Instructions for the task
Word-for-word reproduction, images excluded: copy every entry below.

Items from a dataset:
##########

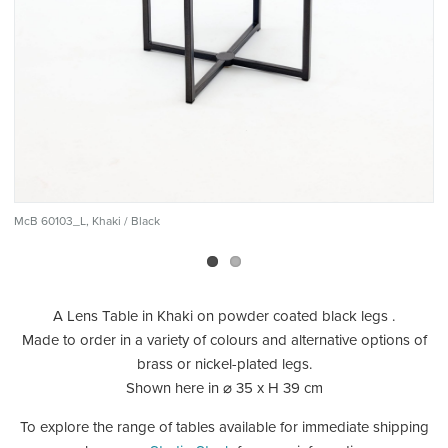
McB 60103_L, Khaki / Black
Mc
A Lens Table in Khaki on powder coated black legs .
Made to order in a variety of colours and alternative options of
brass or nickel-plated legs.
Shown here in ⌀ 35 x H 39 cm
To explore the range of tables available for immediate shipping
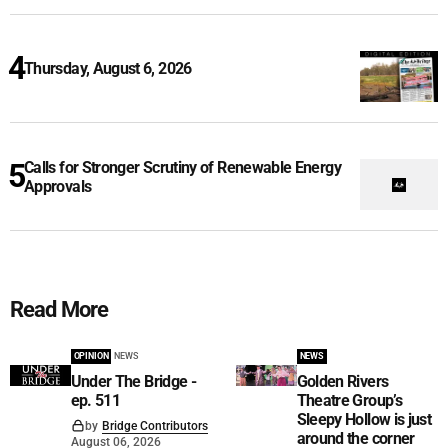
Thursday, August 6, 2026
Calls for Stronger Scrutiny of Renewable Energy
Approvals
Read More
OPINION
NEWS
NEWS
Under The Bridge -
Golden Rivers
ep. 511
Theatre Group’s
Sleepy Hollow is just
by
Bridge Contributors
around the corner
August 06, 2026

##########

Expected answer
McB 60103_L, Khaki / Black
Mc
A Lens Table in Khaki on powder coated black legs .
Made to order in a variety of colours and alternative options of
brass or nickel-plated legs.
Shown here in ⌀ 35 x H 39 cm
To explore the range of tables available for immediate shipping
Thursday, August 6, 2026
Calls for Stronger Scrutiny of Renewable Energy
Approvals
Read More
OPINION
NEWS
NEWS
Under The Bridge -
Golden Rivers
ep. 511
Theatre Group’s
Sleepy Hollow is just
by
Bridge Contributors
around the corner
August 06, 2026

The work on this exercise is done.